Lymphocyte subset counts and cytokine assays are useful to investigate the interactions of pharmaceuticals, particularly new biotechnology products, with the immune system. As no specific reagents are available to label monkey lymphocytes or to assay monkey cytokines by ELISA, cross reactivities of a panel of monoclonal antibodies specific for human lymphocytes or cytokines were studied in the Cynomolgus monkey. The proportions of B, T, CD4+ and CD8+ cells were determined by flow cytometry using a whole blood technique with at least one monoclonal antibody for each subset. Background data were obtained for more than 300 samples. Monkey and human cultured white blood cells were stimulated with standard mitogens. PHA + LPS in humans and Con A + PWM in monkeys triggered the greatest proliferation. IL-1 beta IL-2, IL-6, IL-8, TNF-alpha, TNF-beta and IFN-gamma, but not IL-1 alpha, were detected in the monkey using human reagents. In addition, the cytokine profile and the kinetics of cytokine production compared well in humans and Cynomolgus monkeys.
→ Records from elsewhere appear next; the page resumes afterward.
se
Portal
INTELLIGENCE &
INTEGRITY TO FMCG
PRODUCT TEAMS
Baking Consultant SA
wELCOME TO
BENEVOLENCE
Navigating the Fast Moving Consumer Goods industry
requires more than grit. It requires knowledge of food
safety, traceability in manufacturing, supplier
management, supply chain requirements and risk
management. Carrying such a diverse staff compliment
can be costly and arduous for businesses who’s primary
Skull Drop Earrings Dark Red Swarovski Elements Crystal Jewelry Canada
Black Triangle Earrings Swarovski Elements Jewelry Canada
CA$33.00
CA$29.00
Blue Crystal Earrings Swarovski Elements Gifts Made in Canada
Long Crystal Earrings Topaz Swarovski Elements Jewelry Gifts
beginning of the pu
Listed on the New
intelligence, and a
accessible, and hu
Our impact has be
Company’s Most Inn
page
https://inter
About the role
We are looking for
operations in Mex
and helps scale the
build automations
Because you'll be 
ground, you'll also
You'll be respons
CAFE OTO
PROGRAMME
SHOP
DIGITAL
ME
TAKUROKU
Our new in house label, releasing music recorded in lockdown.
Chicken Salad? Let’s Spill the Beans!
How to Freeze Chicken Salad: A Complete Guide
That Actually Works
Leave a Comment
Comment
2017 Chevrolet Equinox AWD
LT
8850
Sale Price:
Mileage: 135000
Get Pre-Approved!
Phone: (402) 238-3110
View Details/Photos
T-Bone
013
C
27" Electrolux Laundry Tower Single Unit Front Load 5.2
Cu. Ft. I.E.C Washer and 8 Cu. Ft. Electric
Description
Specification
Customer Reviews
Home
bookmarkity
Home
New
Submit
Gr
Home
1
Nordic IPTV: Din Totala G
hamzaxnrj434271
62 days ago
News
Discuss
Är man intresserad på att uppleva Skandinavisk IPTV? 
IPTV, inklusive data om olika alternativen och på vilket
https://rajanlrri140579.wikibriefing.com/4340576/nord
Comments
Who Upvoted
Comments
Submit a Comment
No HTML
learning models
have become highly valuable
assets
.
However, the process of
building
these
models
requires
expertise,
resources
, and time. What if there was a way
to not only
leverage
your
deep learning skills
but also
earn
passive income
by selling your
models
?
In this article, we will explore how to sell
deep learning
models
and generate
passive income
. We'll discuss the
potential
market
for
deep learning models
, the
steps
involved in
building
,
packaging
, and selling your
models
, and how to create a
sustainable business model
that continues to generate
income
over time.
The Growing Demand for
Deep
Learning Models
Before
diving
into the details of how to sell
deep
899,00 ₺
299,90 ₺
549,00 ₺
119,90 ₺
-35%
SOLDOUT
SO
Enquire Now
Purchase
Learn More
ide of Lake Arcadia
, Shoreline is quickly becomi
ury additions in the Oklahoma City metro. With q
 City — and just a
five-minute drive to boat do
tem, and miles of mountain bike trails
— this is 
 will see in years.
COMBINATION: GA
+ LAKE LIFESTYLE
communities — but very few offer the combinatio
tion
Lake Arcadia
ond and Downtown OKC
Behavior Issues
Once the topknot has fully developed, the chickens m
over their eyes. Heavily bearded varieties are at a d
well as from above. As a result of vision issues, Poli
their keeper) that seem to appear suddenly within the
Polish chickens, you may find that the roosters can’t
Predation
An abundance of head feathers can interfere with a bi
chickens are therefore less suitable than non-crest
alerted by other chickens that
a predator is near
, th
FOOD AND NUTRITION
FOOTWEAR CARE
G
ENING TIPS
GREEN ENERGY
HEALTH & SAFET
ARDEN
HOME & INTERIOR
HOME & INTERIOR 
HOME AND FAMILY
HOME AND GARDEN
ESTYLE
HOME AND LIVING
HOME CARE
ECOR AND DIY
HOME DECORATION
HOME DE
淋巴细胞亚群计数和细胞因子检测对于研究药物,尤其是新型生物技术产品与免疫系统的相互作用很有用。由于没有可用于标记猴淋巴细胞或通过酶联免疫吸附测定法(ELISA)检测猴细胞因子的特异性试剂,因此研究了一组针对人淋巴细胞或细胞因子的单克隆抗体在食蟹猴中的交叉反应性。使用全血技术通过流式细胞术测定B细胞、T细胞、CD4 +和CD8 +细胞的比例,每个亚群至少使用一种单克隆抗体。获得了300多个样本的背景数据。用标准有丝分裂原刺激猴和人培养的白细胞。人用PHA + LPS,猴用Con A + PWM引发最大增殖。使用人试剂在猴中检测到IL-1β、IL-2、IL-6、IL-8、TNF-α、TNF-β和IFN-γ,但未检测到IL-1α。此外,人和食蟹猴的细胞因子谱和细胞因子产生动力学比较相似。